How to build a steel press

How to build a steel press
 Strong abdominal muscles tightened and made more attractive female figure. But in order to achieve a steel press, it is necessary to devote to this task every day, the benefit that you can perform the necessary exercises and at home.
 To achieve a perfect and beautiful press need daily to pump all the muscle groups of the abdomen. Load depends solely on the physical condition of the trainee, but in order to maximize the effect of each exercise should be done to stop dividing repeating several approaches at intervals of 30 seconds. Over time, the number of repetitions necessary to increase a little, so that the muscles did not stop in its development.

It is very important during exercise is to strain the abdominal muscles. Firstly, it will contribute to the rapid strengthening, secondly, remove the load from the neck and lower back muscles which will also be involved in the training process.

Press start to swing better with strengthening the upper muscles, gradually moving to the bottom.
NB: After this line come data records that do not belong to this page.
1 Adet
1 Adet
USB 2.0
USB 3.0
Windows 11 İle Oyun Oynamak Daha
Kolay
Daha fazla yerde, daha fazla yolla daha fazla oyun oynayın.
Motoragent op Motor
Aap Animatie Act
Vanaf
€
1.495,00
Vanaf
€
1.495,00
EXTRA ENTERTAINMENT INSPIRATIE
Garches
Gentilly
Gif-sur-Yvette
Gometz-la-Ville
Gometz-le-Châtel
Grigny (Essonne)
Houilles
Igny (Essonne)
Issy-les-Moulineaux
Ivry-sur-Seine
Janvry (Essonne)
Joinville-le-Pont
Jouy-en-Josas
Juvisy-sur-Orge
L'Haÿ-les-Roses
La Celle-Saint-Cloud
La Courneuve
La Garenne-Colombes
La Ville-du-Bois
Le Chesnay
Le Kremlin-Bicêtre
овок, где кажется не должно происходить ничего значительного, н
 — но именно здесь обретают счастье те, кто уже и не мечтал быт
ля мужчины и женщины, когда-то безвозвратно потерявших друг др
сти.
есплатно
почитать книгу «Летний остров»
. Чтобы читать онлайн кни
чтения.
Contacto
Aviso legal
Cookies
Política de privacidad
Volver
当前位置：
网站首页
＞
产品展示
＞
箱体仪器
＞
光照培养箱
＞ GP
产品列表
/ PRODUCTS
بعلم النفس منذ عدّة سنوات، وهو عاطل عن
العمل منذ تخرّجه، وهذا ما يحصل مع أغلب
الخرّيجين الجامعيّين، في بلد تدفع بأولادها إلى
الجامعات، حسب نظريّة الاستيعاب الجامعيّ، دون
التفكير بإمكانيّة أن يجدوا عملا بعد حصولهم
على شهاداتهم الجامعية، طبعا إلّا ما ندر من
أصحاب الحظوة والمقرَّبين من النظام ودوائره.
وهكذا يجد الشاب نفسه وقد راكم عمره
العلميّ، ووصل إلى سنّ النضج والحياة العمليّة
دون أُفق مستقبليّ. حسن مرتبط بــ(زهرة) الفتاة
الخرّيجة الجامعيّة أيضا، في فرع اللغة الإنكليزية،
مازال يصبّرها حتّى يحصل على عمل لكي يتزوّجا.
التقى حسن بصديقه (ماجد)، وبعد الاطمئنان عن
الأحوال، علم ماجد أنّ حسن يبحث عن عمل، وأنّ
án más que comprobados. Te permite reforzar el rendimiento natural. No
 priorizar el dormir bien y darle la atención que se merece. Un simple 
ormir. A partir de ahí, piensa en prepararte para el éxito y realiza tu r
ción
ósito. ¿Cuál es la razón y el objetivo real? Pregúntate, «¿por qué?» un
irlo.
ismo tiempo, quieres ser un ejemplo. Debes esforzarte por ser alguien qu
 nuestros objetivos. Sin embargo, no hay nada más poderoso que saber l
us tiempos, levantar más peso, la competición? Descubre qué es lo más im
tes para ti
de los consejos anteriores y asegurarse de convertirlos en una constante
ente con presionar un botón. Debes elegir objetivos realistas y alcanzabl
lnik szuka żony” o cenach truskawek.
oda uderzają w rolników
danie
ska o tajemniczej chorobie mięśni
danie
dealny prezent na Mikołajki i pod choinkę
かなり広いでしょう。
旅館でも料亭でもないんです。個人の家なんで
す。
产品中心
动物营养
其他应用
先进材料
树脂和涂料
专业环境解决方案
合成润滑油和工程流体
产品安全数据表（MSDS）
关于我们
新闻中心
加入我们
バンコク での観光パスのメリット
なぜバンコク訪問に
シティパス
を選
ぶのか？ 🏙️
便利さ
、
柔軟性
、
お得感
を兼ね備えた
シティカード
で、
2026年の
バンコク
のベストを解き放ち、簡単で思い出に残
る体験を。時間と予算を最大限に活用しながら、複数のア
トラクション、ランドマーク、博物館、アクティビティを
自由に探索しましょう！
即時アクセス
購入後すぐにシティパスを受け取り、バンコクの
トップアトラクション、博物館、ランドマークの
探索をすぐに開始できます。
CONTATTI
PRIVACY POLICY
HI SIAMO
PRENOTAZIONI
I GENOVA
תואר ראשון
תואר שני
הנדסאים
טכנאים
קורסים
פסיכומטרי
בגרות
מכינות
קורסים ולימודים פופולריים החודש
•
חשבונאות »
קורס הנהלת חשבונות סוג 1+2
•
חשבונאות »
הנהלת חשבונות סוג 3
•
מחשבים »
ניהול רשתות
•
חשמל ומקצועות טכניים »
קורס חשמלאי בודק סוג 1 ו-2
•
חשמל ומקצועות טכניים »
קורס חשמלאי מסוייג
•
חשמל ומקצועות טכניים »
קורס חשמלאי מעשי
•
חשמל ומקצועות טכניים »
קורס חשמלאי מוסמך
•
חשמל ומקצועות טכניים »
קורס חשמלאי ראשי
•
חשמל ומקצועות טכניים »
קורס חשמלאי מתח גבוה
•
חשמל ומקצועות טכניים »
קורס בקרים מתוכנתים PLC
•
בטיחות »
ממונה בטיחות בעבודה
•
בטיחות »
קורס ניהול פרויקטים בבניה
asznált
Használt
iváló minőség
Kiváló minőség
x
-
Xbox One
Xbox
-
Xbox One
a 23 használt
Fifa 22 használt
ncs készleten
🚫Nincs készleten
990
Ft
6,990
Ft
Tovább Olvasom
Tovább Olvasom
Lie on the floor, pull the torso straight and put his hands behind his head to the castle. Perform lifting the upper body to the highest possible level. Then repeat this exercise, only this time with knees bent and raised on the seat of the chair legs.

Staying lying on the floor with his head to throw hands, bend your knees and fix the feet under the couch. Raise your upper body, trying to get the person to his knees.

Lying on the floor, place your hands under your lower back to remove her stress. Then lift straight leg 50-60 cm. Then sit on the edge of a chair, hold your hands on the seat and pull the legs bent at the knees to the chest, and then lower them straight, without bringing to the floor a few inches. These exercises help to strengthen the lower press.

After pumping the central muscles can begin to strengthen the oblique. To do this, lie down on the floor, bend one leg at the knee and the other let down at her. Put your hands behind your head to the castle and follow the lifting of the upper body, trying to get thrown back elbow to the knee of the opposite foot. When performing leg exercises should be alternated.